EMKA Productions, founded by Steve O’Rourke at the beginning of the seventies, shares its name with EMKA Ltd., a division of Universal Television that has no connection with the Pink Floyd manager, unlike EMKA Racing, a company he set up in 1980 in order to indulge his passion.
For Pink Floyd Addicts
Steve O’Rourke makes a brief appearance in Don’t Look Back, the documentary by D. A. Pennebaker about Bob Dylan’s 1965 UK tour.
Let There Be More Light
Roger Waters / 5:39
Musicians
David Gilmour: vocals, electric rhythm and lead guitar, backing vocals
Rick Wright: vocals, organ, backing vocals, vibraphone (?)
Roger Waters: bass, backing vocals
Nick Mason: drums, percussion
Recorded
Abbey Road Studios, London: January 18, March 25, April 1, 23, 26, May 2, 1968 (Studio Three, Room 53)
Technical Team
Producer: Norman Smith
Sound Engineers: Ken Scott, Martin Benge, Peter Bown
Assistant Sound Engineers: Richard Langham, John Barrett, Peter Mew
Genesis
In his book Inside Out: A Personal History of Pink Floyd, the group’s drummer claims that Roger Waters had been inspired to write “Let There Be More Light” by Pip Carter, “one of the odder characters of the Cambridge mafia, now deceased. Out of the Fens, and with some gipsy blood, Pip worked for us at odd times as one of the world’s most spectacularly inept roadies—a hotly contested title—and had a distressing tendency to remove his shoes within the confines of the van.”5 But this is only one interpretation. In an interview with the British rock magazine ZigZag in 1973, Roger Waters revealed that he had always been, and still was, an assiduous reader of science fiction. “I suppose the reason I liked to read science fiction novels was that they give the writer the chance to expound and explore very obvious ideas. Sticking something in the future, or in some different time or place, allows you to examine things without thinking about all the stuff that everybody already knows about, and reacts to automatically […]. Also, you get some bloody good yarns, and I like a good yarn.”34
The songwriter may therefore have drawn his inspiration from
works by various great science fiction authors, such as the Barsoom series by Edgar Rice Burroughs and the Rull cycle by A. E. van Vogt. In the third verse, Waters references Carter’s father. John Carter is the main character in the Barsoom series, a soldier in the American Civil War, who, after being transported to the planet Mars, falls madly in love with Dejah Thoris, a princess of the red people. Later in the song, Waters evokes the Rull, a wormlike species endowed with prodigious technological powers, and the eleventh-century Hereward the Wake, also known as Hereward the Outlaw and Hereward the Exile.

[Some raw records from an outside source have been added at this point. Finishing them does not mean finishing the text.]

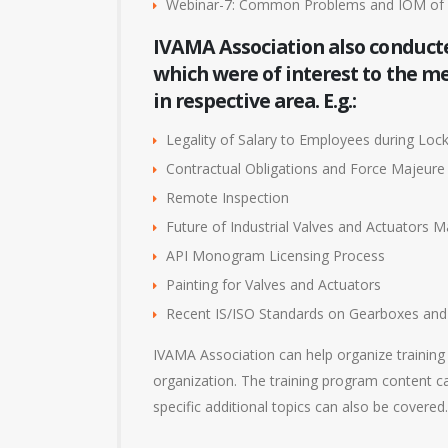
Webinar-7: Common Problems and IOM of 
IVAMA Association also conduct
which were of interest to the 
in respective area. E.g.:
Legality of Salary to Employees during Lo
Contractual Obligations and Force Majeure
Remote Inspection
Future of Industrial Valves and Actuators M
API Monogram Licensing Process
Painting for Valves and Actuators
Recent IS/ISO Standards on Gearboxes and 
IVAMA Association can help organize training
organization. The training program content ca
specific additional topics can also be covered.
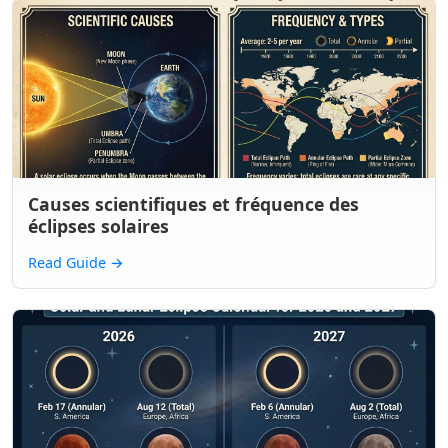
Causes scientifiques et fréquence des
éclipses solaires
Read Guide
→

There is also an allusion to Arthur C. Clarke’s Childhood’s End (1953), in which extraterrestrials bring to bear their enormous skills in order to save planet Earth, and the movie The Day the Earth Stood Still (1951), directed by Robert Wise, which also deals with the theme of the highly evolved, pacifist extraterrestrial.
Thus according to Waters, it is aliens who have the ability to bring enlightenment to the world, or at any rate to add to it, hence the song’s title. In any case, the world Roger Waters draws the listener into represents a dramatic change from the world of Syd Barrett. Musically too, the difference is spectacular, with the theme of science fiction now the order of the day. “Let There Be More Light” was released as a single (with “Remember a Day” as the B-side) in the United States and Japan (without charting), and subsequently became one of the group’s warhorses onstage.